Data for analysis below:

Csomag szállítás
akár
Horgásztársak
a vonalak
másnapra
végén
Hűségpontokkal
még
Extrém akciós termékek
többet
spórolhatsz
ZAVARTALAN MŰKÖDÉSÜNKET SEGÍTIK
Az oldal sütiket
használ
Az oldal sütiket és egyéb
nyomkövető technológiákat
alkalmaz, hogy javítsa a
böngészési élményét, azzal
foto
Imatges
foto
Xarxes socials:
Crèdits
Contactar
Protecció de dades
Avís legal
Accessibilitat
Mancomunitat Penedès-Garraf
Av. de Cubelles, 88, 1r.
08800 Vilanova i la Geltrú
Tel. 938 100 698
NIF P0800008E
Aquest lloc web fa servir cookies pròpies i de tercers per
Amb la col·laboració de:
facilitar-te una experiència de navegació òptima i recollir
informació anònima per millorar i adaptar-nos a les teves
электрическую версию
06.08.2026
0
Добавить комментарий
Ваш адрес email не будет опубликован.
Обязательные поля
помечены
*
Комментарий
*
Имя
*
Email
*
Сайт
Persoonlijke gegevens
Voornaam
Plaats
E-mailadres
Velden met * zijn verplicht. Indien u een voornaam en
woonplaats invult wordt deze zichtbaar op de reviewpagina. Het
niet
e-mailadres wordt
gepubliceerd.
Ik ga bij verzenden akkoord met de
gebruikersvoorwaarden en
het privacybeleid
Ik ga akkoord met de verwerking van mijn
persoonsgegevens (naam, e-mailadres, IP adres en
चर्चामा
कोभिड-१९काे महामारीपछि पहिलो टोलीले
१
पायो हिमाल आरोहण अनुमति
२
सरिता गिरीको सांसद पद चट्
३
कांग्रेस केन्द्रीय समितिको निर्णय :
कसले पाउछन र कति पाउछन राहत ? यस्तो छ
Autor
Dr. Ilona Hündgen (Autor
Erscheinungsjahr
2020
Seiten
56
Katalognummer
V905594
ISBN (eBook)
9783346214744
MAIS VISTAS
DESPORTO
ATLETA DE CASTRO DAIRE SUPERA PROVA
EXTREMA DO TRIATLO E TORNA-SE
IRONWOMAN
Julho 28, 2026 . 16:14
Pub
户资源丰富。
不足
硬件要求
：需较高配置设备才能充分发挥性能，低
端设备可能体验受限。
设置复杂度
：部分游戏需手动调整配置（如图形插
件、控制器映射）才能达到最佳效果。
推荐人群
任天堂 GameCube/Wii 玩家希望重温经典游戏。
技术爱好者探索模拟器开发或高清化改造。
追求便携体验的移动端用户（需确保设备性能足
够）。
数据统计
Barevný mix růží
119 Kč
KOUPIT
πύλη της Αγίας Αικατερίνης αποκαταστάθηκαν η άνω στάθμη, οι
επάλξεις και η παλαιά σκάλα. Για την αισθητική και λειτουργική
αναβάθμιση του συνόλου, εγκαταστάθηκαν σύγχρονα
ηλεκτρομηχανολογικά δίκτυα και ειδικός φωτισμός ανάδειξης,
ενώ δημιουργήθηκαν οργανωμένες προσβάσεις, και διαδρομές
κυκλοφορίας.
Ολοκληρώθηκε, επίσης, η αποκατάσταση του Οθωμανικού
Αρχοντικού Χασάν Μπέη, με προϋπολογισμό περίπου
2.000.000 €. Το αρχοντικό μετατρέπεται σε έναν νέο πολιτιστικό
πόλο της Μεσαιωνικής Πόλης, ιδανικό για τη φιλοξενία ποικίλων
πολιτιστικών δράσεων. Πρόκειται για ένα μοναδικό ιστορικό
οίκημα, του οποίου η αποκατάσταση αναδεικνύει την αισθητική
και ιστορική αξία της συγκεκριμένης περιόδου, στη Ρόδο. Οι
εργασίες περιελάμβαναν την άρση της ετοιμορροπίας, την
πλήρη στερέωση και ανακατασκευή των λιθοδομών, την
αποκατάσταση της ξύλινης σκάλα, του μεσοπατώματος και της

End of Data for analysis.

## Try it
With the first line of the records as the start and the line holding "NIF P0800008E" as the end, please copy exactly those lines and no others.

## Answer to this exercise
Csomag szállítás
akár
Horgásztársak
a vonalak
másnapra
végén
Hűségpontokkal
még
Extrém akciós termékek
többet
spórolhatsz
ZAVARTALAN MŰKÖDÉSÜNKET SEGÍTIK
Az oldal sütiket
használ
Az oldal sütiket és egyéb
nyomkövető technológiákat
alkalmaz, hogy javítsa a
böngészési élményét, azzal
foto
Imatges
foto
Xarxes socials:
Crèdits
Contactar
Protecció de dades
Avís legal
Accessibilitat
Mancomunitat Penedès-Garraf
Av. de Cubelles, 88, 1r.
08800 Vilanova i la Geltrú
Tel. 938 100 698
NIF P0800008E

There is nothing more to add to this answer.